:: Assigned task ::
Leave out the pictures, and print exactly the lines from the one holding "Remote Work Book" through the last line of the material.
BEGIN Extracted data
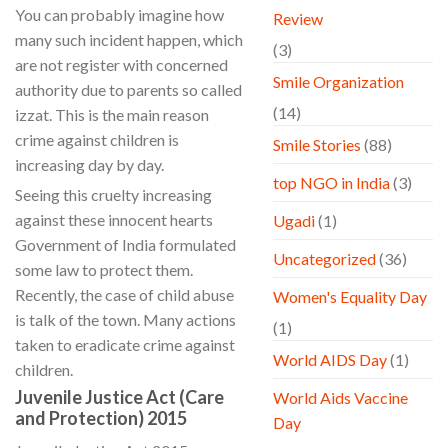
You can probably imagine how
Review
many such incident happen, which
(3)
are not register with concerned
Smile Organization
authority due to parents so called
(14)
izzat. This is the main reason
crime against children is
Smile Stories
(88)
increasing day by day.
top NGO in India
(3)
Seeing this cruelty increasing
against these innocent hearts
Ugadi
(1)
Government of India formulated
Uncategorized
(36)
some law to protect them.
Recently, the case of child abuse
Women's Equality Day
is talk of the town. Many actions
(1)
taken to eradicate crime against
World AIDS Day
(1)
children.
Juvenile Justice Act (Care
World Aids Vaccine
and Protection) 2015
Day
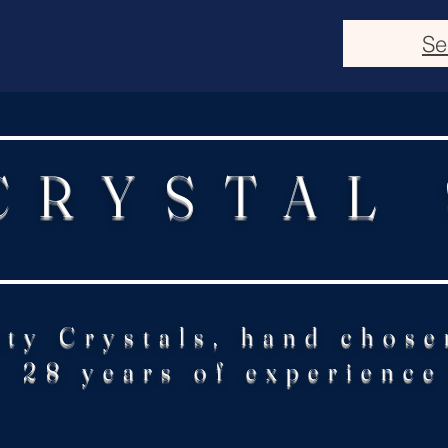
Se
CRYSTAL
ity Crystals, hand chose
28 years of experience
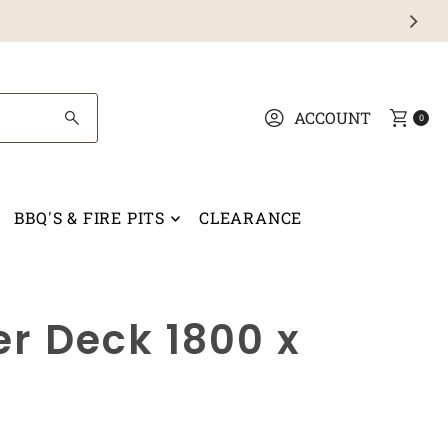
ACCOUNT
0
BBQ'S & FIRE PITS
CLEARANCE
r Deck 1800 x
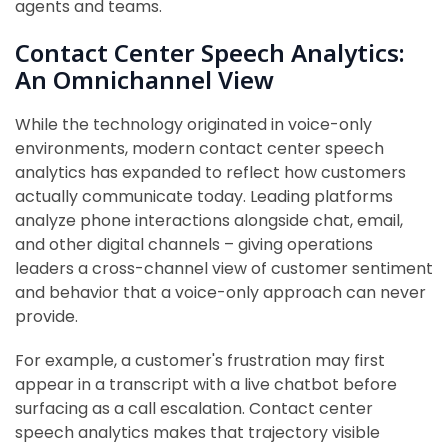
agents and teams.
Contact Center Speech Analytics:
An Omnichannel View
While the technology originated in voice-only
environments, modern contact center speech
analytics has expanded to reflect how customers
actually communicate today. Leading platforms
analyze phone interactions alongside chat, email,
and other digital channels – giving operations
leaders a cross-channel view of customer sentiment
and behavior that a voice-only approach can never
provide.
For example, a customer's frustration may first
appear in a transcript with a live chatbot before
surfacing as a call escalation. Contact center
speech analytics makes that trajectory visible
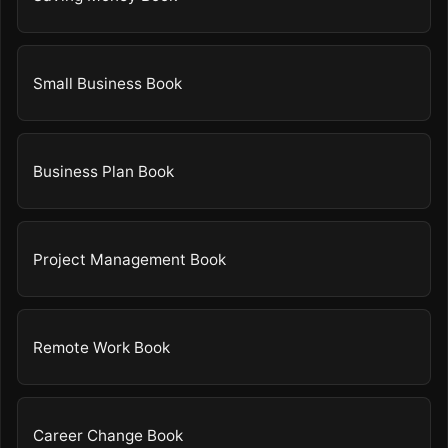
Small Business Book
Business Plan Book
Project Management Book
Remote Work Book
Career Change Book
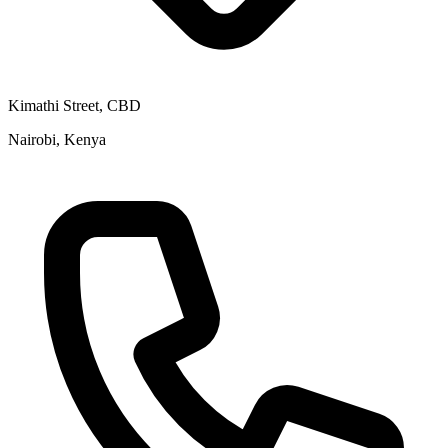
Kimathi Street, CBD
Nairobi, Kenya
END Extracted data
:: Solved problem ::
Remote Work Book
Career Change Book
Kimathi Street, CBD
Nairobi, Kenya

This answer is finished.